Ellsberg shaking hands with Lyndon Baines Johnson, ca. 1964. Courtesy Daniel Ellsberg Papers, Robert S. Cox Special Collections and University Archives Research Center, UMass Amherst Libraries

Ellsberg’s next step was to turn over the Pentagon Papers to the Washington Post and more than a dozen other newspapers. In New York Times v. USA, less than three weeks after the first publication, the Supreme Court ruled that the press had the right to publish the articles, and the Times resumed doing so.

The study said US officials concluded that the war was unlikely to be won and that President John F. Kennedy approved plans for a coup to overthrow the South Vietnamese leader. It also said Kennedy’s successor, Lyndon Johnson, had plans to escalate the war, including bombing North Vietnam, although he had said during the 1964 campaign that he would not do so. The newspapers also revealed the secret US bombings in Cambodia and Laos and that the death toll was higher than reported.

ON THE RUN

The Times never said who leaked the papers, but the FBI found out quickly. Ellsberg remained underground for about two weeks before surrendering in Boston.

“I felt that as an American citizen, as a responsible citizen, I could no longer help hide this information from the American public,” Ellsberg said at the time. “I have clearly done so at my own risk and I am prepared to face any consequences of this decision.”

He would say he regrets not disclosing the papers sooner.

Although the Pentagon Papers did not report on Nixon’s dealings with Vietnam, the White House “plumber” unit, which later performed the Watergate break-in that led to Nixon’s downfall, was ordered to stop further leaks and discredit Ellsberg .

Two and a half months after it was first published, two men who would go on to star in Watergate – G. Gordon Liddy and E. Howard Hunt – broke into Ellsberg’s psychiatrist’s office to look for incriminating evidence.

Ellsberg and a RAND colleague were eventually charged with espionage, theft and conspiracy. However, at her trial in 1973, the case was dismissed on grounds of government misconduct when the burglary was exposed.

Ellsberg in Uniform, 1954. Courtesy Daniel Ellsberg Papers, Robert S. Cox Special Collections and University Archives Research Center, UMass Amherst Libraries

In his later years, Ellsberg, who was born on April 7, 1931 in Chicago, Illinois, became a writer and lecturer in the Campaign for Government Transparency and Against Nuclear Proliferation.

He said Snowden, a National Security Agency contractor who gave journalists thousands of classified documents about the government’s intelligence gathering before fleeing the country, had done nothing wrong.

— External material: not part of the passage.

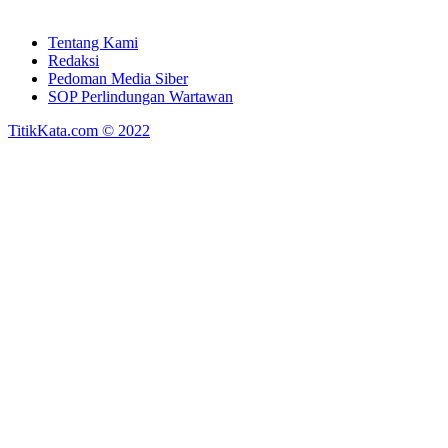
Tentang Kami
Redaksi
Pedoman Media Siber
SOP Perlindungan Wartawan
TitikKata.com © 2022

He also said he considers Corporal Chelsea Manning a hero for turning over a plethora of government files to WikiLeaks.

His books include The Doomsday Machine: Confessions of a Nuclear War Planner in 2017 and Secrets: A Memoir of Vietnam and the Pentagon Papers in 2002.

The once top secret papers that Ellsberg released can be read online at http://www.archives.gov/research/pentagon-papers/.

Ellsberg was married twice, first to Carol Cummings, with whom he had two children. This marriage ended in divorce. In his second marriage he married Patricia Marx, with whom he had a son.